Materialized View Checkpoint

Timeplus Materialized Views support multiple checkpointing strategies to address different deployment scenarios. Conceptually, it is similar to Apache Flink’s checkpointing, but with significant implementation differences.

In general, the checkpoint coordinator periodically sends checkpoint markers to the source nodes of the query DAG. These markers flow through the DAG, and when stateful nodes detect them, they serialize their in-memory state to the local file system. The checkpoint files are then copied/replicated to the target storage.

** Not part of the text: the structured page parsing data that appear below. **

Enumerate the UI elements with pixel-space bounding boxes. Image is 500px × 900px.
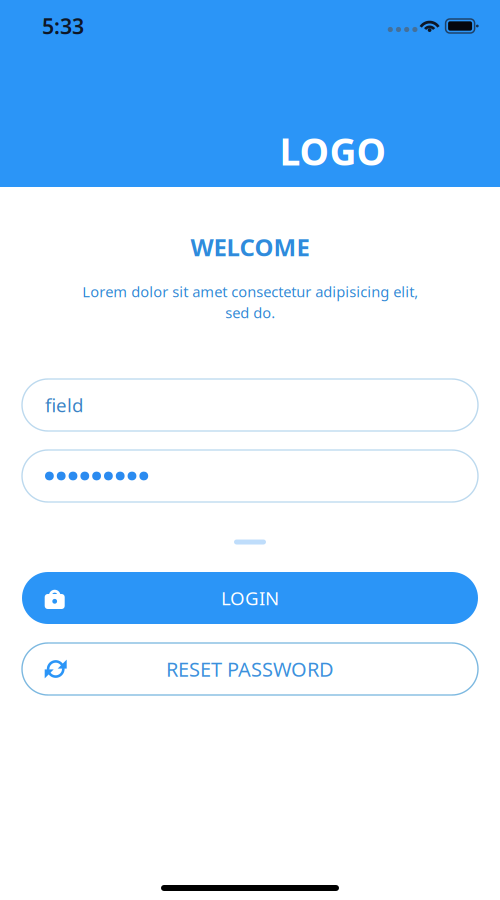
button[interactable]: field [22, 379, 478, 431]
button[interactable]: LOGIN [22, 572, 478, 624]
staticText: field [45, 393, 83, 417]
staticText: Lorem dolor sit amet consectetur adipisi… [82, 282, 418, 322]
staticText: RESET PASSWORD [166, 656, 334, 682]
button[interactable]: Password [22, 450, 478, 502]
staticText: LOGIN [221, 586, 279, 610]
staticText: WELCOME [190, 231, 310, 263]
staticText: LOGO [280, 126, 386, 176]
staticText: 5:33 [42, 12, 84, 40]
button[interactable]: RESET PASSWORD [22, 643, 478, 695]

The following diagram illustrates this process:

MaterializedViewCheckpoint

Each checkpoint round is assigned a new checkpoint epoch. Once a new checkpoint epoch is committed, older epochs can be garbage collected automatically.

Local File System Checkpoint

This is the default checkpointing mechanism in single-instance Timeplus deployments and is reused in replicated checkpoint.

How it works:

The checkpoint coordinator periodically triggers full checkpoints on the Materialized View query DAG.
Stateful nodes in the DAG serialize their in-memory state to the local file system in their native data format.

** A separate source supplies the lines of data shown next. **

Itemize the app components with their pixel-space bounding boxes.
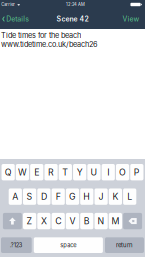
button[interactable]: C — [52, 213, 65, 229]
button[interactable]: P — [130, 164, 143, 180]
button[interactable]: Z — [23, 213, 36, 229]
staticText: www.tidetime.co.uk/beach26 — [1, 40, 98, 49]
staticText: return — [116, 242, 133, 249]
staticText: Z — [27, 216, 33, 226]
staticText: .?123 — [10, 242, 23, 249]
button[interactable]: V — [66, 213, 79, 229]
button[interactable]: N — [94, 213, 108, 229]
staticText: O — [119, 167, 126, 178]
staticText: D — [41, 191, 47, 202]
button[interactable]: M — [109, 213, 122, 229]
staticText: H — [83, 191, 90, 202]
staticText: L — [127, 191, 132, 202]
staticText: R — [48, 167, 54, 178]
button[interactable]: J — [94, 188, 108, 205]
staticText: U — [90, 167, 97, 178]
staticText: T — [62, 167, 68, 178]
staticText: V — [70, 216, 76, 226]
staticText: space — [60, 242, 76, 249]
button[interactable]: U — [87, 164, 100, 180]
button[interactable]: B — [80, 213, 93, 229]
staticText: Tide times for the beach — [1, 31, 81, 40]
button[interactable]: I — [102, 164, 115, 180]
staticText: A — [12, 191, 18, 202]
button[interactable]: A — [9, 188, 22, 205]
staticText: S — [27, 191, 33, 202]
staticText: W — [18, 167, 27, 178]
staticText: K — [112, 191, 118, 202]
button[interactable]: Q — [2, 164, 15, 180]
staticText: Scene 42 — [56, 15, 88, 23]
button[interactable]: X — [37, 213, 50, 229]
staticText: 12:24 AM — [66, 2, 85, 7]
staticText: E — [34, 167, 39, 178]
button[interactable]: R — [44, 164, 58, 180]
button[interactable]: W — [16, 164, 29, 180]
button[interactable]: D — [37, 188, 50, 205]
staticText: G — [69, 191, 76, 202]
button[interactable]: .?123 — [1, 237, 32, 253]
button[interactable]: F — [52, 188, 65, 205]
staticText: N — [98, 216, 105, 226]
button[interactable]: Y — [73, 164, 86, 180]
staticText: View — [123, 15, 140, 23]
button[interactable]: Shift — [3, 213, 22, 229]
staticText: B — [84, 216, 90, 226]
staticText: Carrier — [1, 2, 15, 7]
staticText: J — [99, 191, 104, 202]
button[interactable]: space — [34, 237, 103, 253]
button[interactable]: K — [109, 188, 122, 205]
staticText: C — [55, 216, 61, 226]
button[interactable]: Details — [0, 9, 33, 29]
button[interactable]: View — [119, 9, 145, 29]
staticText: P — [134, 167, 140, 178]
button[interactable]: S — [23, 188, 36, 205]
button[interactable]: L — [123, 188, 136, 205]
staticText: Y — [77, 167, 83, 178]
staticText: F — [56, 191, 61, 202]
staticText: I — [107, 167, 109, 178]
button[interactable]: O — [116, 164, 129, 180]
staticText: Q — [5, 167, 12, 178]
button[interactable]: return — [105, 237, 144, 253]
staticText: Details — [6, 15, 29, 23]
button[interactable]: H — [80, 188, 93, 205]
staticText: X — [41, 216, 47, 226]
staticText: M — [111, 216, 119, 226]
button[interactable]: T — [59, 164, 72, 180]
button[interactable]: Delete — [123, 213, 142, 229]
button[interactable]: G — [66, 188, 79, 205]
button[interactable]: E — [30, 164, 43, 180]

This approach is simple and effective for standalone or development setups.

Local RocksDB Checkpoint

When hybrid hash tables are enabled for streaming joins and/or aggregations, Timeplus automatically switches to RocksDB-based incremental checkpointing.

Key differences from local file system checkpointing:

Only changed keys are written in each checkpoint, instead of the full state.
Each checkpoint epoch builds on the previous ones, forming a dependency chain. The first epoch acts as the base checkpoint.
Periodic compaction merges incremental checkpoints into a consolidated snapshot to prevent fragmentation.
To restore a complete state, multiple epochs may be merged together.

This strategy greatly reduces checkpointing overhead for large, stateful streaming workloads, particularly when updates are limited to a small set of hot keys.

Replicated Checkpoint

In a cluster environment, checkpoints must be replicated to peer Materialized View replicas to ensure fault tolerance and high availability.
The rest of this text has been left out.